Cancer may occur in different parts of the body and spreads by growing into the surrounding tissue. After detaching from the primary tumor, cancer cells can travel through the body by entering the blood stream or the lymphatic system and may spread beyond the primary tumor location into different parts of the body. This situation is known as metastatic disease. Not all cancers spread, but when cancer does spread it commonly metastasizes in vital organs such as the liver, the lungs, the bones, brain, the peritoneum and lymph nodes. Beyond that, some types of cancer follow certain transmission routes and affect a particular organ or tissue more commonly than others. Occasionally, an early dissemination of metastasis occurs in vital organs without the detection of a primary tumor after clinical examination — the so called CUP (cancer of unknown primary) syndrome.
However, over the last decade potent multidisciplinary therapeutic strategies have been developed concerning the deceleration or reduction of tumor growth, with the aim to overcome tumor related complications — even though a total elimination of tumor tissue might be unlikely.
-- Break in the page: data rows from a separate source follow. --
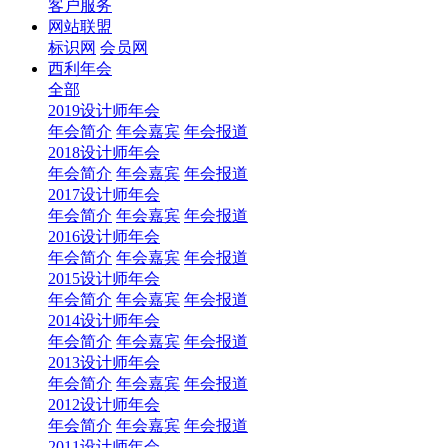
客户服务
网站联盟
标识网
会员网
西利年会
全部
2019设计师年会
年会简介
年会嘉宾
年会报道
2018设计师年会
年会简介
年会嘉宾
年会报道
2017设计师年会
年会简介
年会嘉宾
年会报道
2016设计师年会
年会简介
年会嘉宾
年会报道
2015设计师年会
年会简介
年会嘉宾
年会报道
2014设计师年会
年会简介
年会嘉宾
年会报道
2013设计师年会
年会简介
年会嘉宾
年会报道
2012设计师年会
年会简介
年会嘉宾
年会报道
2011设计师年会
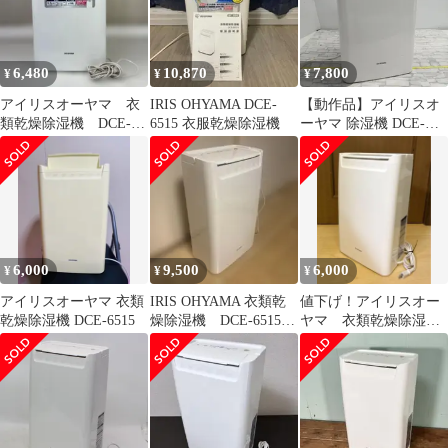
ンプレッサー方式 ホワ
イト DCE-6515
6,480
10,870
7,800
¥
¥
¥
アイリスオーヤマ 衣
IRIS OHYAMA DCE-
【動作品】アイリスオ
類乾燥除湿機 DCE-
6515 衣服乾燥除湿機
ーヤマ 除湿機 DCE-
6515 2020年製
6515 M2438-hhr2y
6,000
9,500
6,000
¥
¥
¥
アイリスオーヤマ 衣類
IRIS OHYAMA 衣類乾
値下げ！アイリスオー
乾燥除湿機 DCE-6515
燥除湿機 DCE-6515
ヤマ 衣類乾燥除湿機
2023年
（コンプレッサー
式） DCE-6515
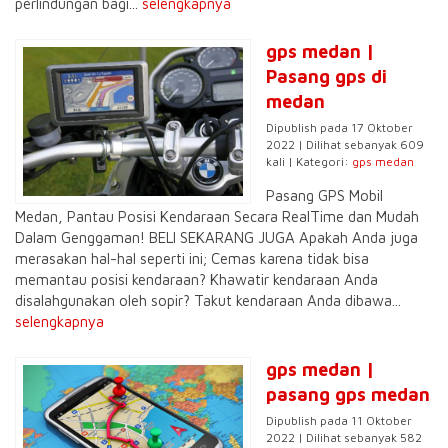
perlindungan bagi...
selengkapnya
gps medan |
Pasang gps di
medan
Dipublish pada 17 Oktober
2022 | Dilihat sebanyak 609
kali | Kategori:
gps medan
Pasang GPS Mobil
Medan, Pantau Posisi Kendaraan Secara RealTime dan Mudah
Dalam Genggaman! BELI SEKARANG JUGA Apakah Anda juga
merasakan hal-hal seperti ini; Cemas karena tidak bisa
memantau posisi kendaraan? Khawatir kendaraan Anda
disalahgunakan oleh sopir? Takut kendaraan Anda dibawa...
selengkapnya
gps medan |
pasang gps medan
Dipublish pada 11 Oktober
2022 | Dilihat sebanyak 582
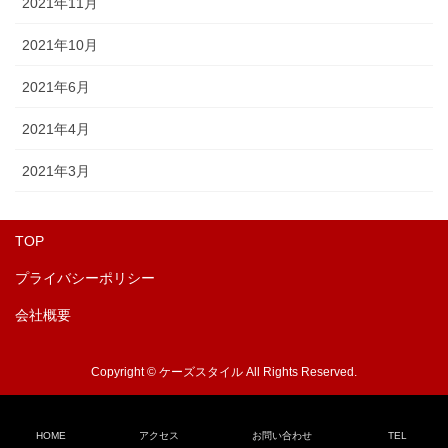
2021年11月
2021年10月
2021年6月
2021年4月
2021年3月
TOP
プライバシーポリシー
会社概要
Copyright © ケーズスタイル All Rights Reserved.
HOME
アクセス
お問い合わせ
TEL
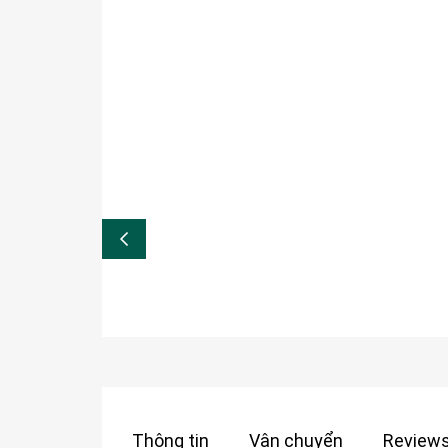
Thông tin
Vận chuyển
Reviews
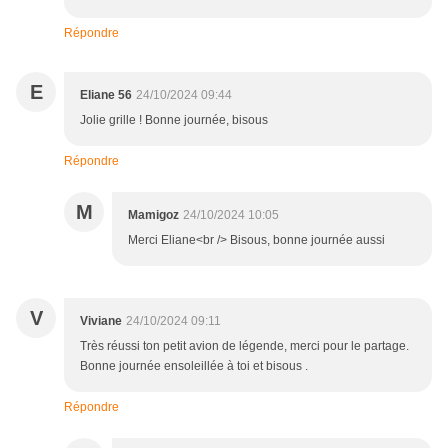
Répondre
E
Eliane 56
24/10/2024 09:44
Jolie grille ! Bonne journée, bisous
Répondre
M
Mamigoz
24/10/2024 10:05
Merci Eliane<br /> Bisous, bonne journée aussi
V
Viviane
24/10/2024 09:11
Très réussi ton petit avion de légende, merci pour le partage.
Bonne journée ensoleillée à toi et bisous .
Répondre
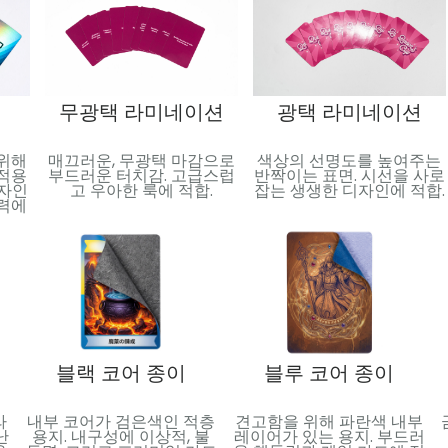
무광택 라미네이션
광택 라미네이션
 위해
매끄러운, 무광택 마감으로
색상의 선명도를 높여주는
 적용
부드러운 터치감. 고급스럽
반짝이는 표면. 시선을 사로
디자인
고 우아한 룩에 적합.
잡는 생생한 디자인에 적합.
매력에
블랙 코어 종이
블루 코어 종이
라
내부 코어가 검은색인 적층
견고함을 위해 파란색 내부
난
용지. 내구성에 이상적, 불
레이어가 있는 용지. 부드러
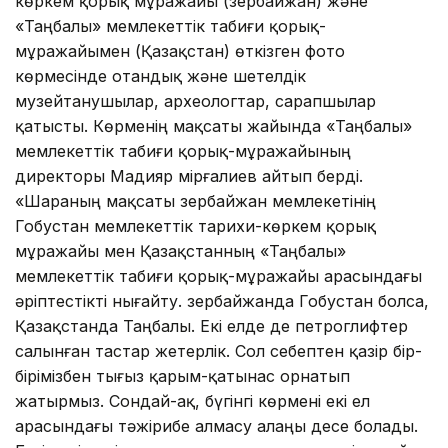
көркем қорық мұражайы (Әзербайжан) және
«Таңбалы» мемлекеттік табиғи қорық-
мұражайымен (Қазақстан) өткізген фото
көрмесінде отандық және шетелдік
музейтанушылар, археологтар, сарапшылар
қатысты. Көрменің мақсаты жайында «Таңбалы»
мемлекеттік табиғи қорық-мұражайының
директоры Мадияр Әмірғалиев айтып берді.
«Шараның мақсаты Әзербайжан мемлекетінің
Гобустан мемлекеттік тарихи-көркем қорық
мұражайы мен Қазақстанның «Таңбалы»
мемлекеттік табиғи қорық-мұражайы арасындағы
әріптестікті нығайту. Әзербайжанда Гобустан болса,
Қазақстанда Таңбалы. Екі елде де петроглифтер
салынған тастар жетерлік. Сол себептен қазір бір-
бірімізбен тығыз қарым-қатынас орнатып
жатырмыз. Сондай-ақ, бүгінгі көрмені екі ел
арасындағы тәжірибе алмасу алаңы десе болады.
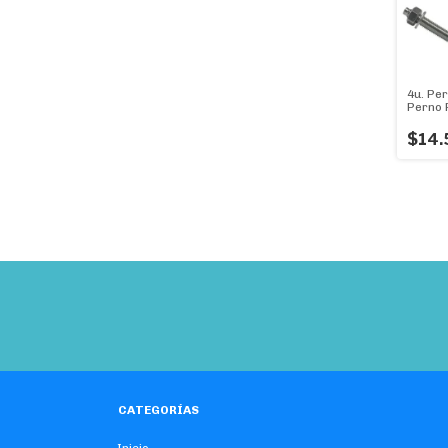
4u. Per
Perno 
Hormig
Unidad
$14.
CATEGORÍAS
Inicio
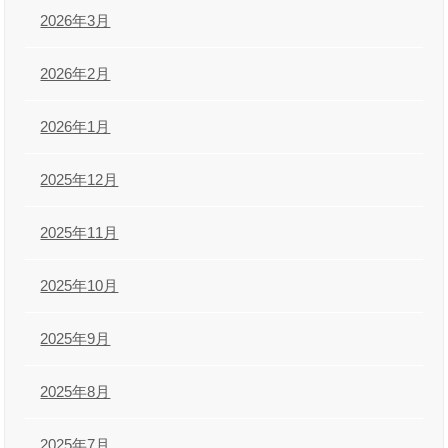
2026年3月
2026年2月
2026年1月
2025年12月
2025年11月
2025年10月
2025年9月
2025年8月
2025年7月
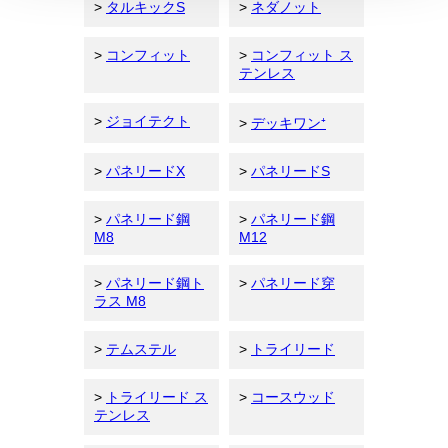
>
タルキックS
>
ネダノット
>
コンフィット
>
コンフィット ス
テンレス
>
ジョイテクト
>
デッキワン⁺
>
パネリードX
>
パネリードS
>
パネリード鋼
>
パネリード鋼
M8
M12
>
パネリード鋼ト
>
パネリード穿
ラス M8
>
テムステル
>
トライリード
>
トライリード ス
>
コースウッド
テンレス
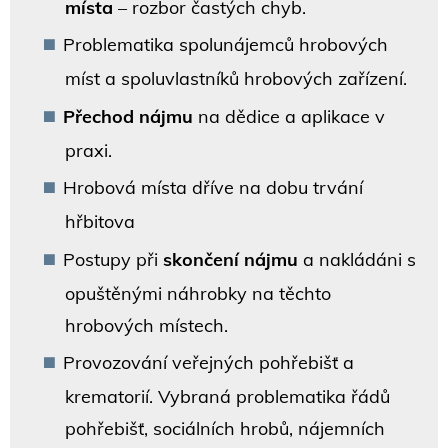
místa
– rozbor častých chyb.
Problematika spolunájemců hrobových
míst a spoluvlastníků hrobových zařízení.
Přechod nájmu
na dědice a aplikace v
praxi.
Hrobová místa dříve na dobu trvání
hřbitova
Postupy při
skončení nájmu
a nakládáni s
opuštěnými náhrobky na těchto
hrobových místech.
Provozování veřejných pohřebišť a
krematorií. Vybraná problematika řádů
pohřebišť, sociálních hrobů, nájemních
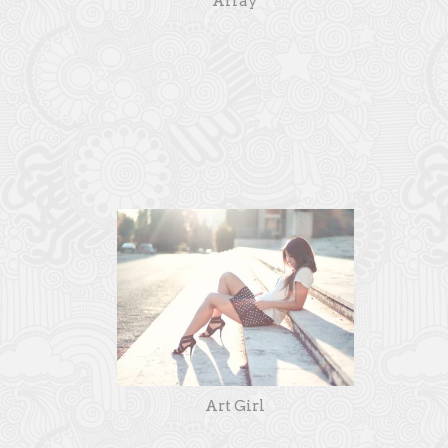
Array
Art Girl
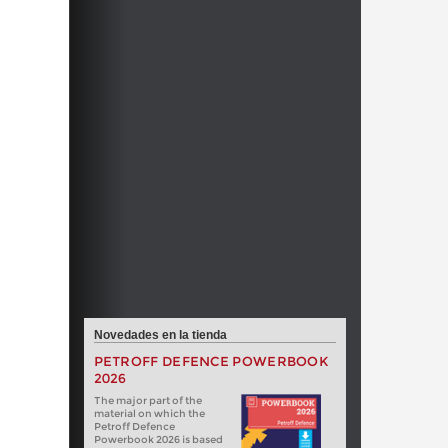
Novedades en la tienda
PETROFF DEFENCE POWERBOOK
2026
The major part of the
material on which the
Petroff Defence
Powerbook 2026 is based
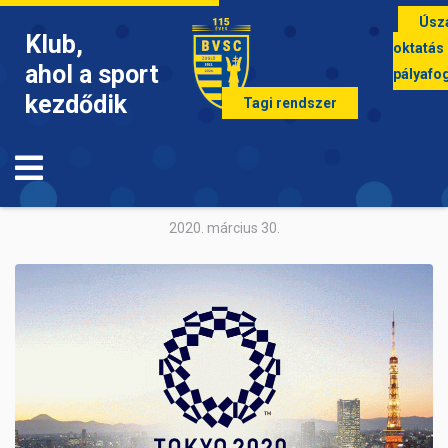
Úsz
Klub,
oktatás
ahol a sport
pályafo
kezdődik
Tagi rendszer
MŰUGRÁS
Megvan az olimpia új időpontja
2020. március 30.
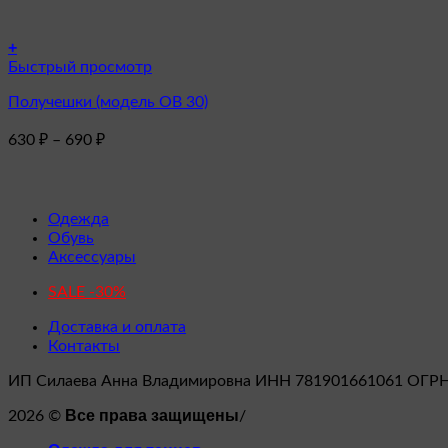
+
Этот
Быстрый просмотр
товар
Получешки (модель OB 30)
имеет
несколько
Диапазон
630
₽
–
690
₽
вариаций.
цен:
Опции
630 ₽
можно
–
выбрать
на
690 ₽
Одежда
странице
Обувь
товара.
Аксессуары
SALE -30%
Доставка и оплата
Контакты
ИП Силаева Анна Владимировна ИНН 781901661061 ОГР
Все права защищены
2026 ©
/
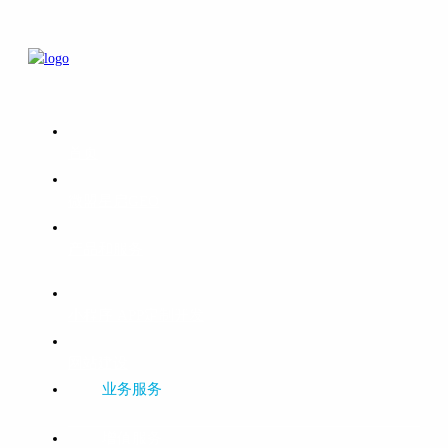
首页
微盟星启GEO
产品和服务
小程序 APP定制开发
网站建设
业务服务
增值服务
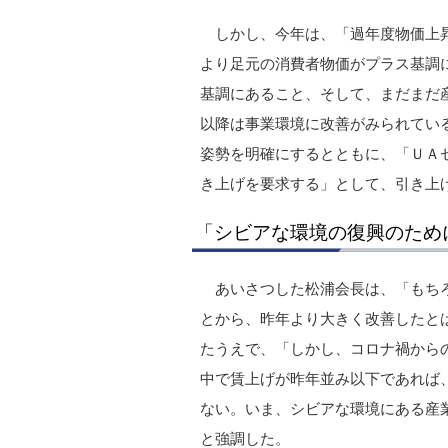
しかし、今年は、「過年度物価上
より足元の消費者物価がプラス基調
基調にあること、そして、まだまだ
以降は事業環境に改善がみられてい
姿勢を明確にするとともに、「ＵＡ
き上げを要求する」として、引き上
「シビアな環境の復興のため
あいさつした松浦会長は、「もち
とから、昨年より大きく改善したと
たうえで、「しかし、コロナ禍から
中で賃上げが昨年並み以下であれば
ない。いま、シビアな環境にある産
と強調した。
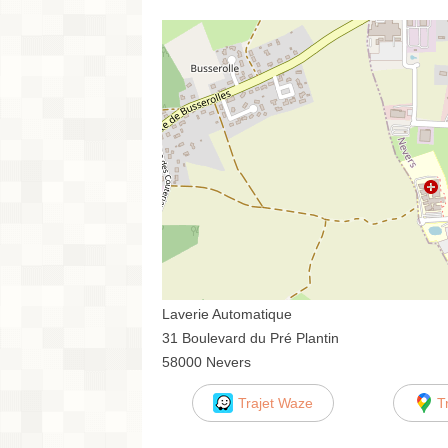
Laverie Automatique
31 Boulevard du Pré Plantin
58000 Nevers
Trajet Waze
T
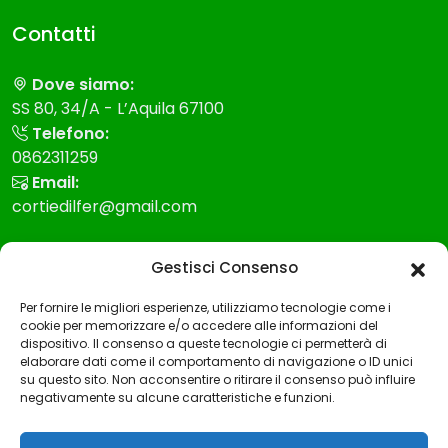
Contatti
Dove siamo:
SS 80, 34/A - L’Aquila 67100
Telefono:
0862311259
Email:
cortiedilfer@gmail.com
Modello 231
Gestisci Consenso
Per fornire le migliori esperienze, utilizziamo tecnologie come i
Modello Organizzazione gestione e controllo
cookie per memorizzare e/o accedere alle informazioni del
dispositivo. Il consenso a queste tecnologie ci permetterà di
Codice etico
elaborare dati come il comportamento di navigazione o ID unici
su questo sito. Non acconsentire o ritirare il consenso può influire
Whistleblowing
negativamente su alcune caratteristiche e funzioni.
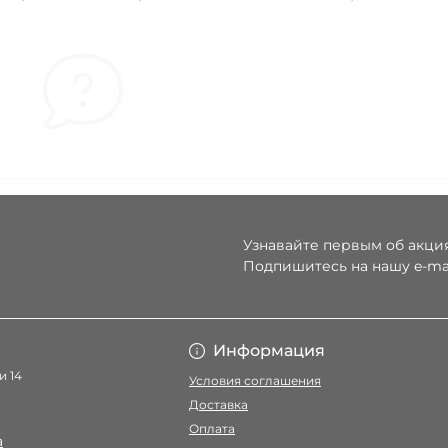
Узнавайте первым об акция
Подпишитесь на нашу e-ma
Условия соглаше
Информация
и 14
Условия соглашения
Доставка
Оплата
a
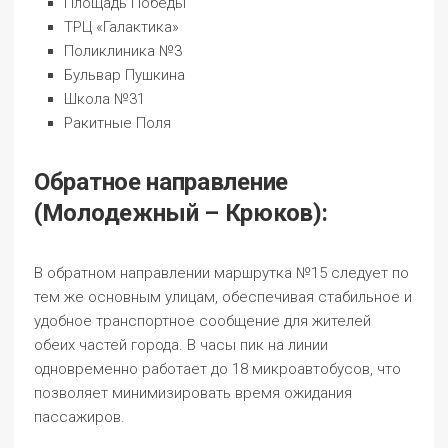
Площадь Победы
ТРЦ «Галактика»
Поликлиника №3
Бульвар Пушкина
Школа №31
Ракитные Поля
Обратное направление
(Молодежный – Крюков):
В обратном направлении маршрутка №15 следует по
тем же основным улицам, обеспечивая стабильное и
удобное транспортное сообщение для жителей
обеих частей города. В часы пик на линии
одновременно работает до 18 микроавтобусов, что
позволяет минимизировать время ожидания
пассажиров.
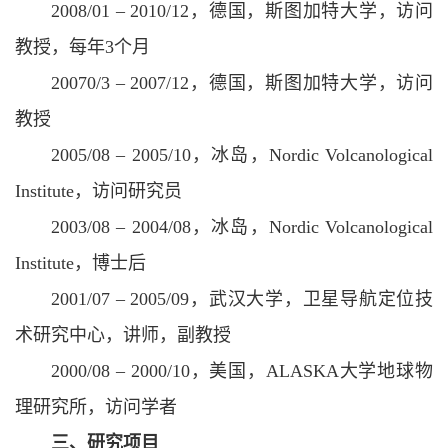
2008/01 – 2010/12，德国，斯图加特大学，访问
教授，每年3个月
20070/3 – 2007/12，德国，斯图加特大学，访问
教授
2005/08 – 2005/10，冰岛，Nordic Volcanological
Institute，访问研究员
2003/08 – 2004/08，冰岛，Nordic Volcanological
Institute，博士后
2001/07 – 2005/09，武汉大学，卫星导航定位技
术研究中心，讲师，副教授
2000/08 – 2000/10，美国，ALASKA大学地球物
理研究所，访问学者
三、研究项目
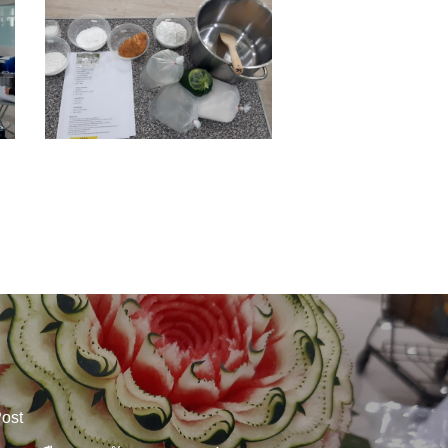
14
ost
Treatment is based on the type of cancer and may comprise different approaches including surgery, intravenous chemotherapy, radiation therapy or the use of biologic substances to offer a tumor-specific targeted therapy.
In order to offer the best possible patient management, the European Surgical Centre for Metastatic Disease is part of the Charité Comprehensive Cancer Center that brings together clinicians from various areas of expertise and facilitates their synergies.
Metastasis is a problem of major medical importance and has important implication on cancer treatment. By providing information of metastatic disease, we want to encourage patients to get in touch with our experts in order to facilitate a fast diagnostic workup in case of unclear tumor disease. Further we aim to transfer novel therapeutic concepts to clinical practice in order to offer our patients promising new treatments.